Extracted entries =>
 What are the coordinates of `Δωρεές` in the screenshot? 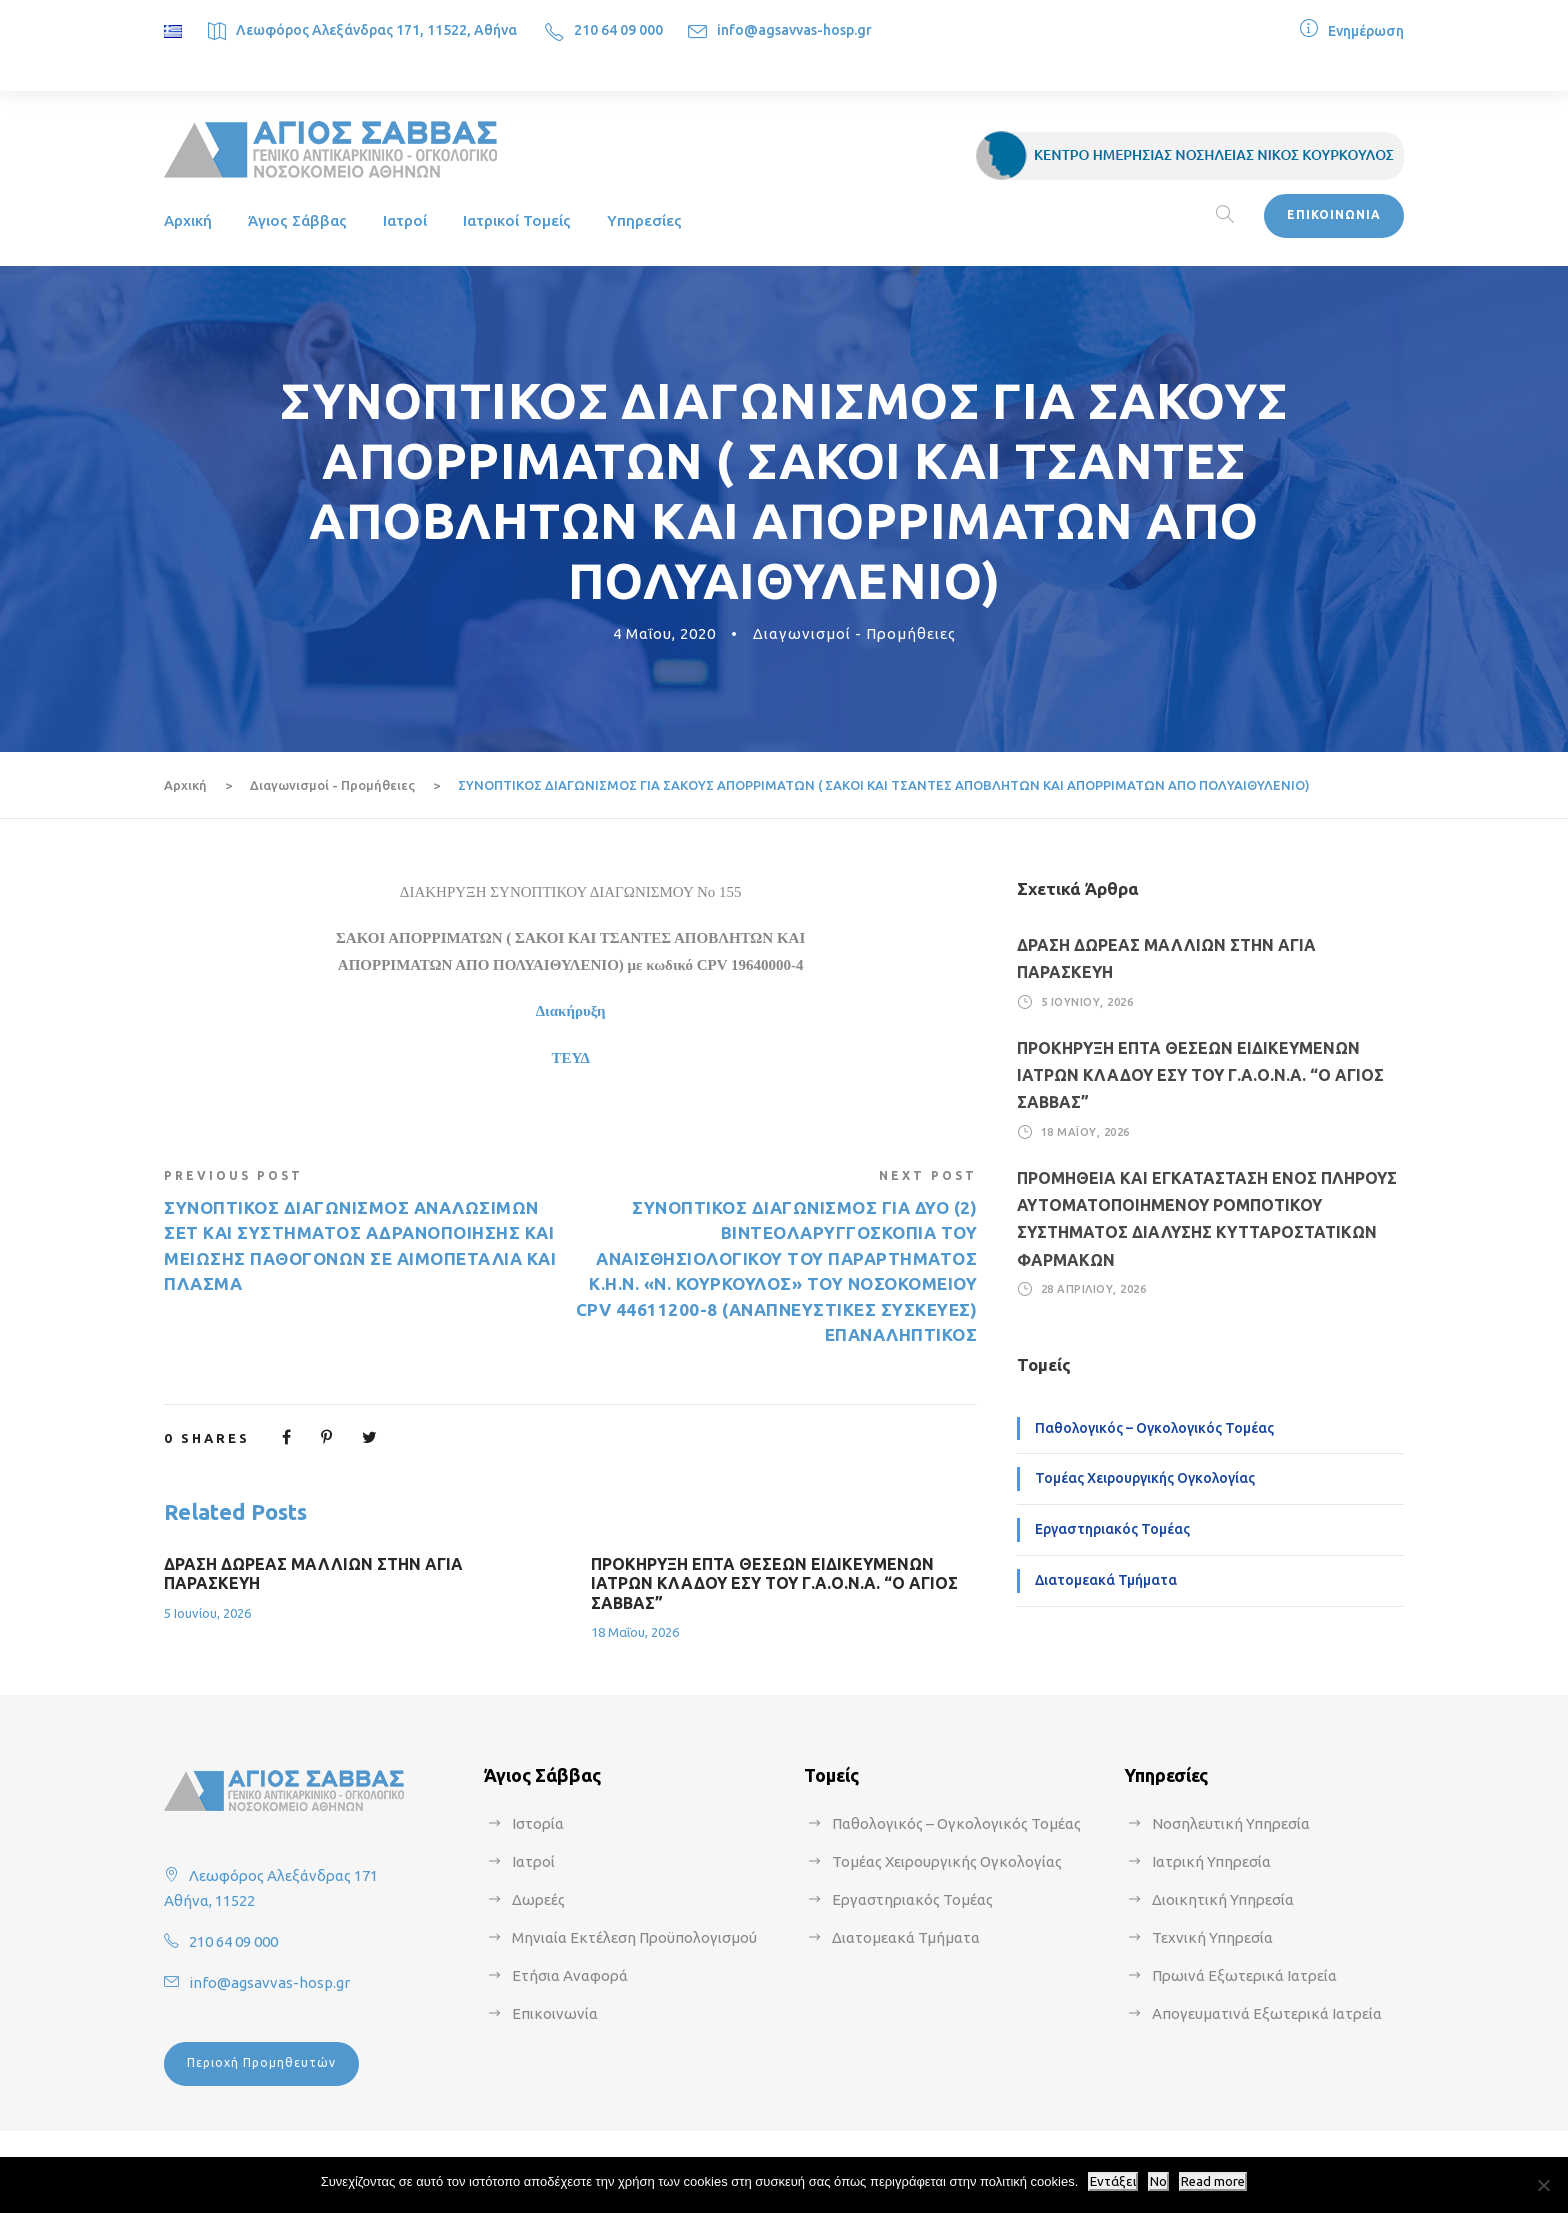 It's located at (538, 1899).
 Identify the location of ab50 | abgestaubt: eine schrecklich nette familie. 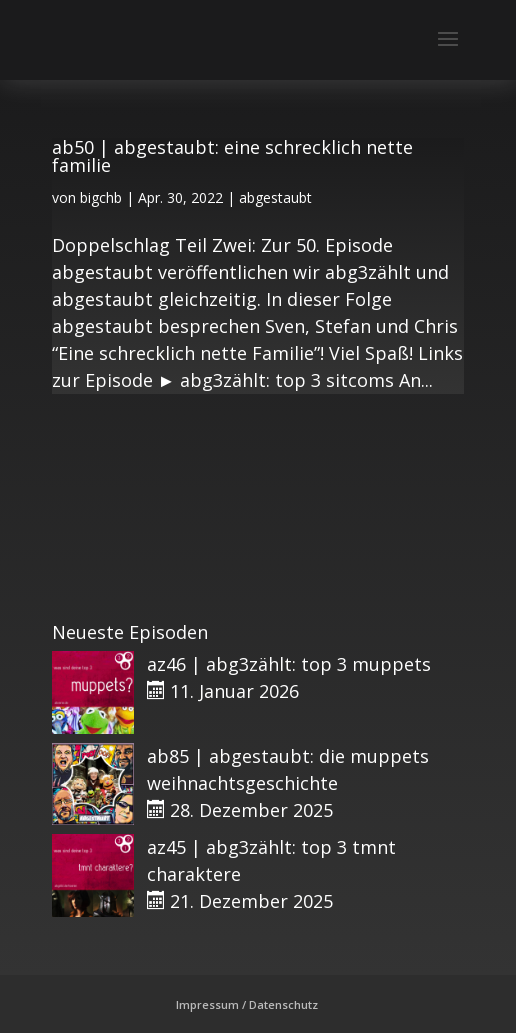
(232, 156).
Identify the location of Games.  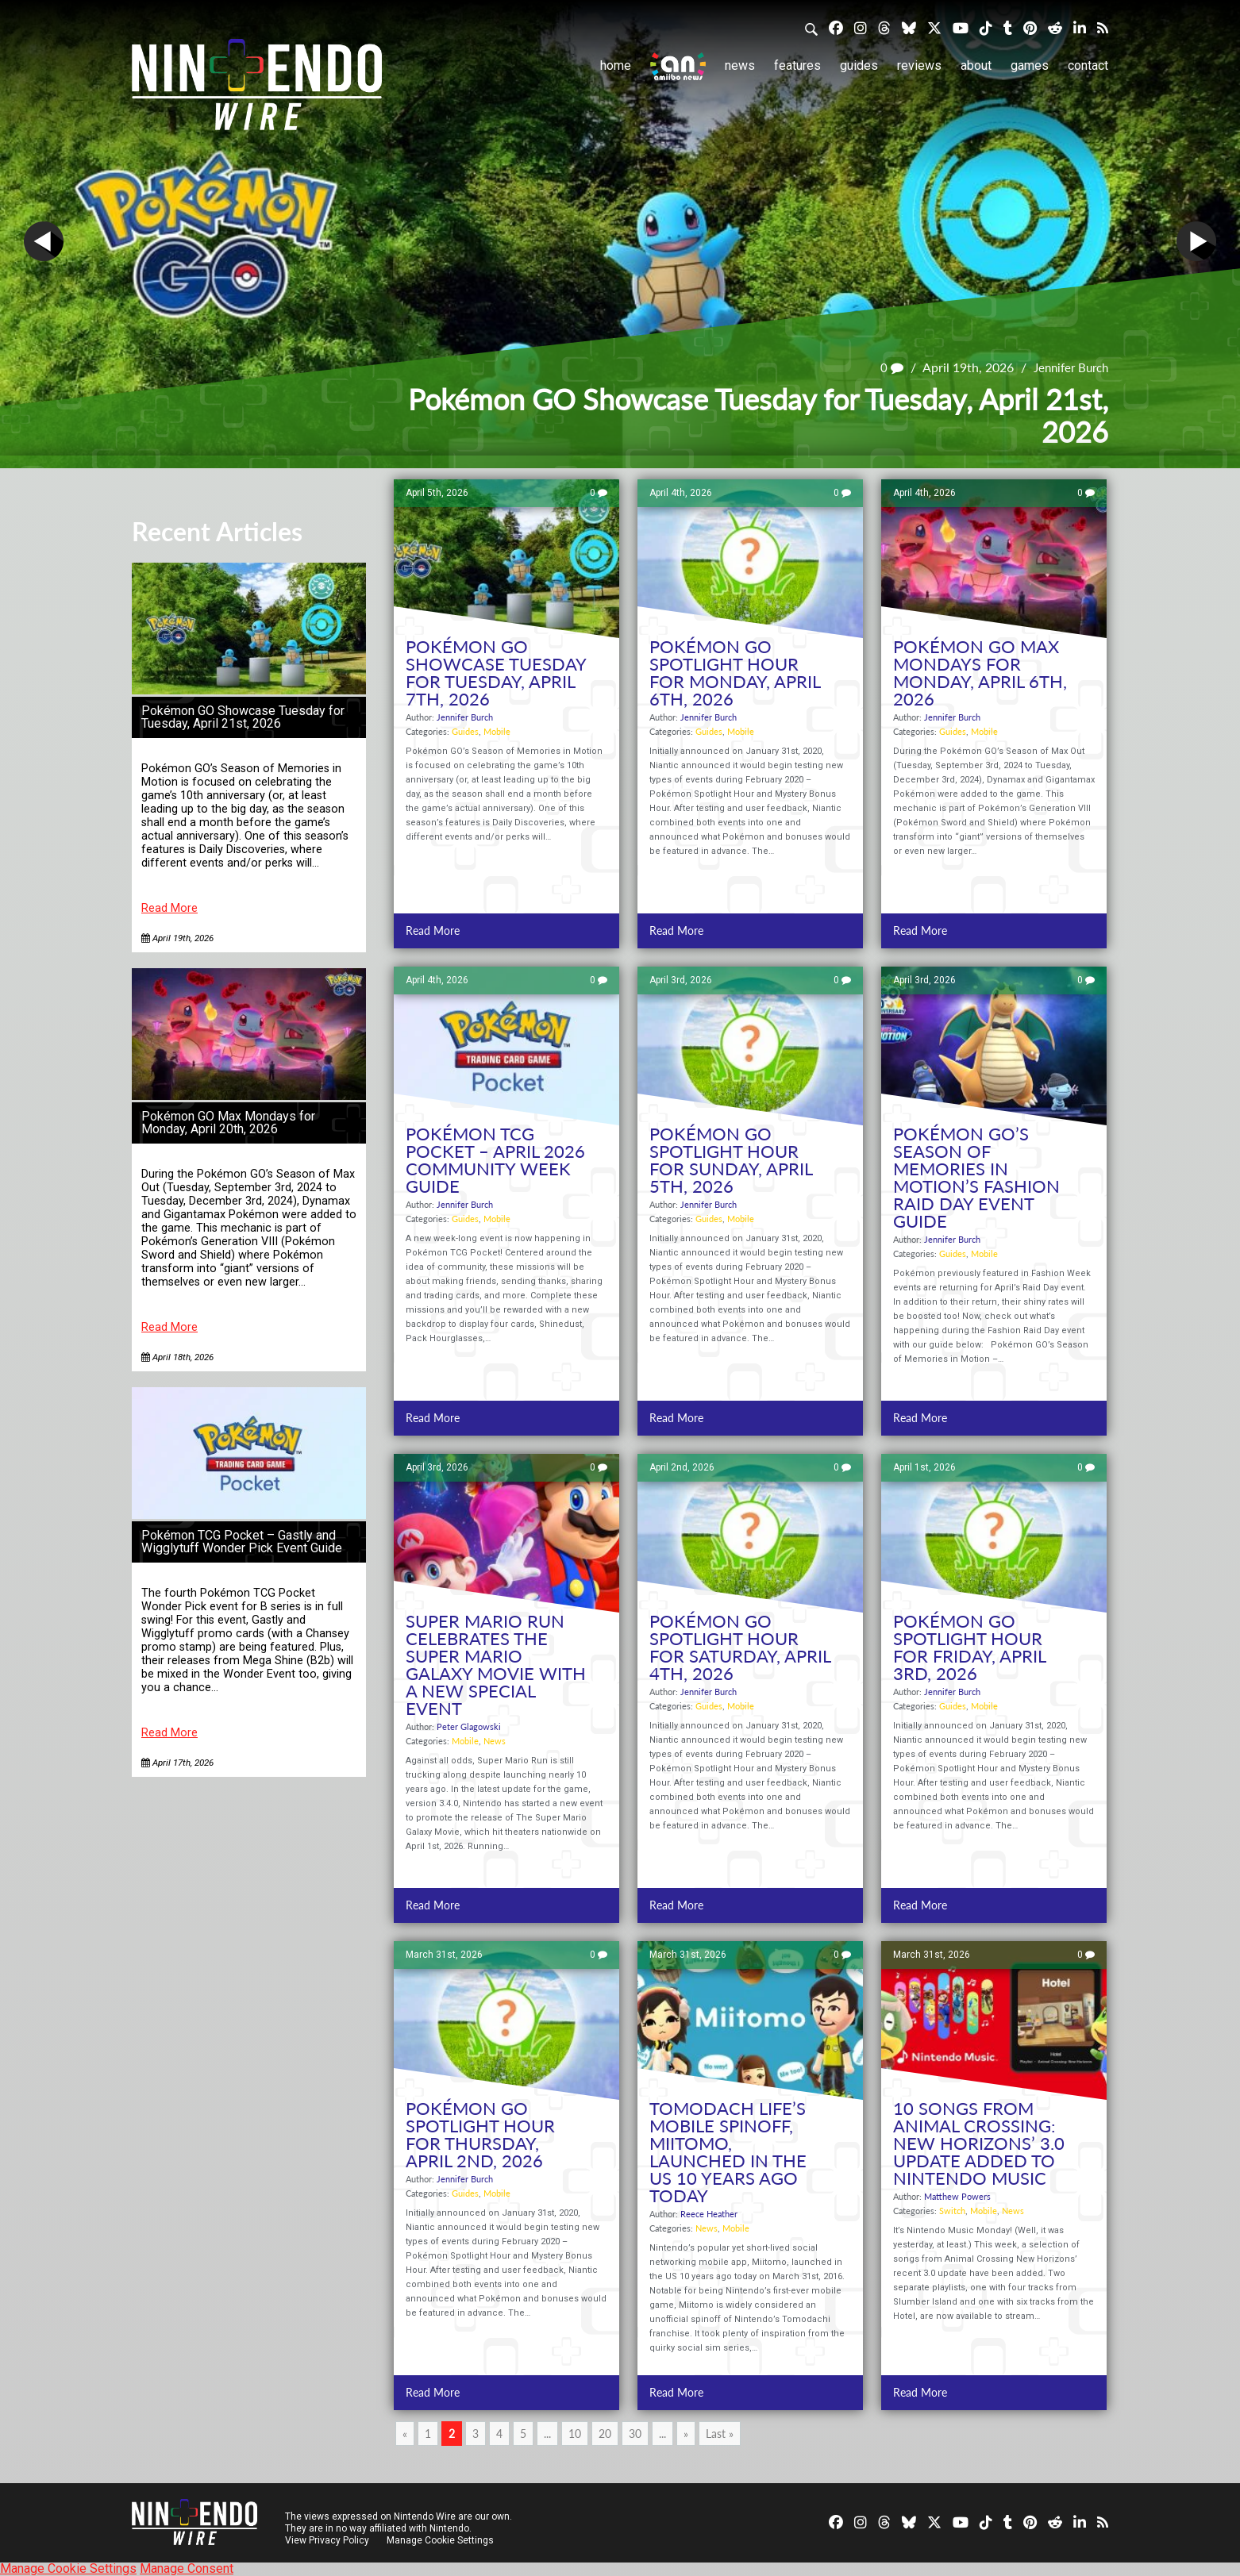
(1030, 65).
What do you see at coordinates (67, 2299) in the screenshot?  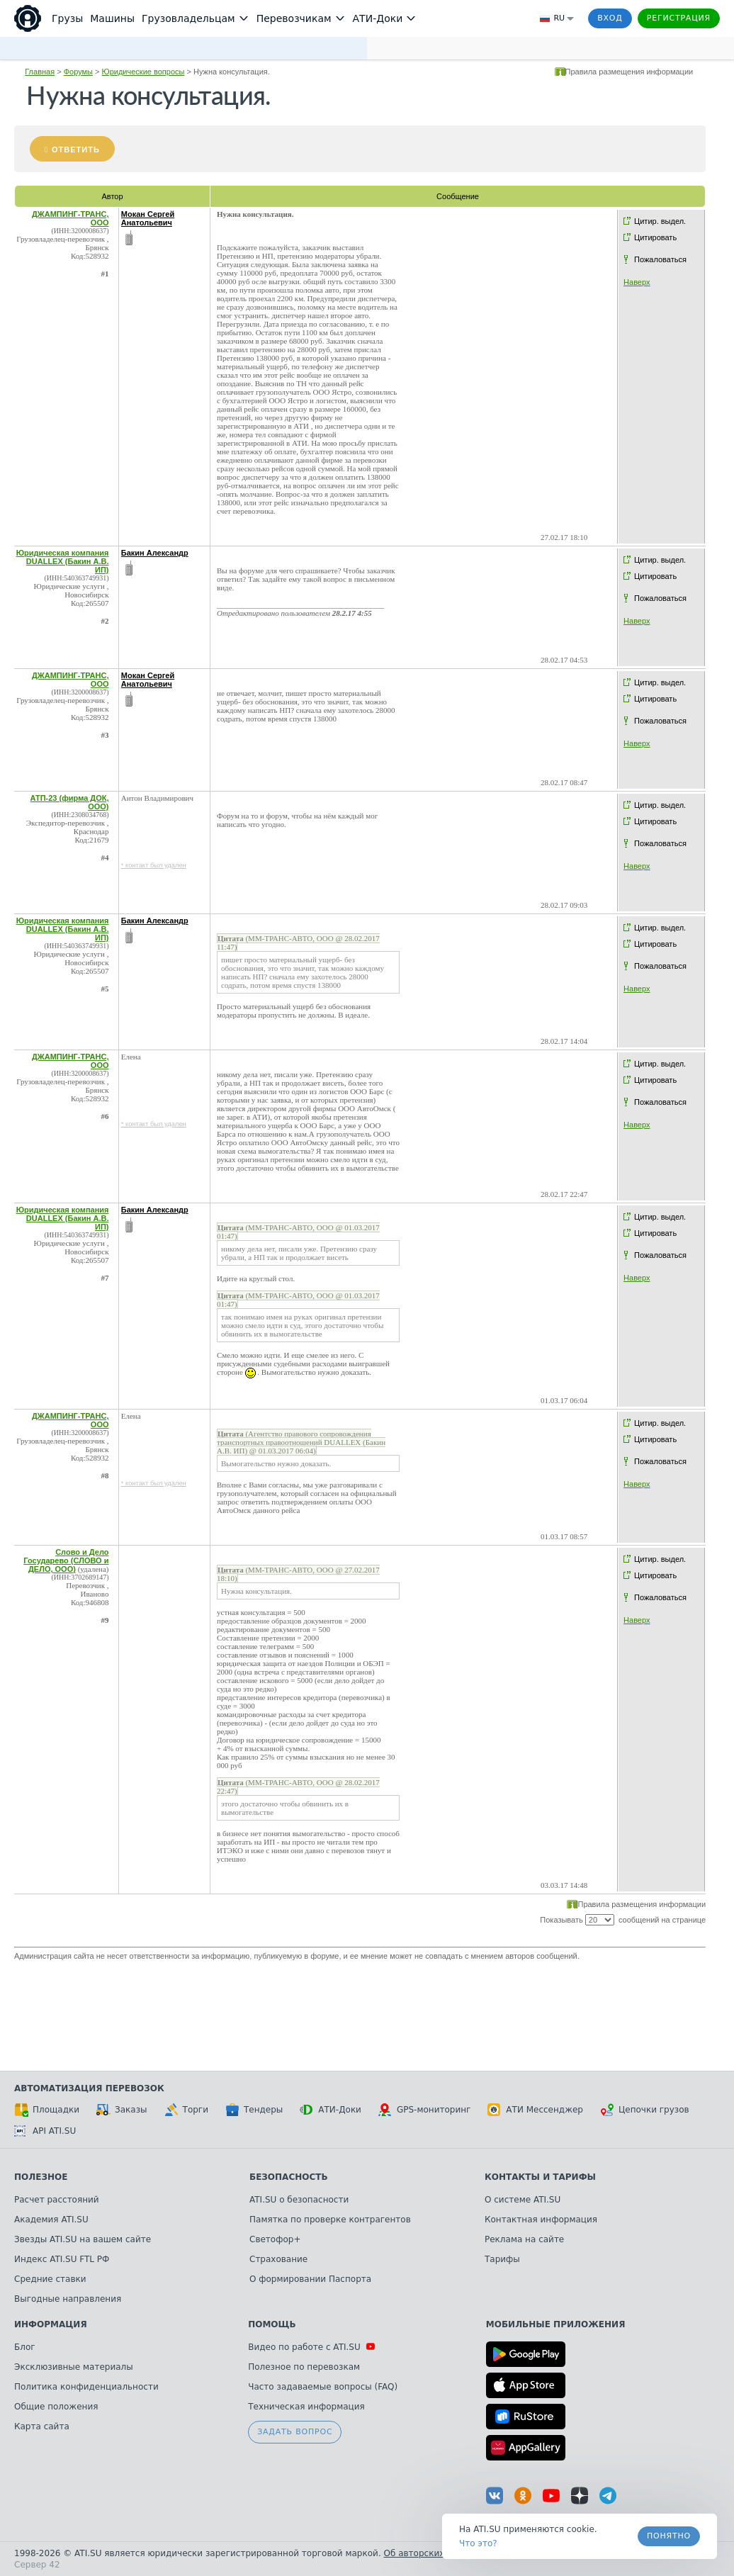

What you will do => Copy the lines from the line that contains "Identify the location of ab50" through the end of the records, exactly and with nothing added; leave the pictures out.

Task output =>
 Identify the location of ab50 | abgestaubt: eine schrecklich nette familie. 
(232, 156).
Identify the location of Games.  
(1030, 65).
What do you see at coordinates (67, 2299) in the screenshot?  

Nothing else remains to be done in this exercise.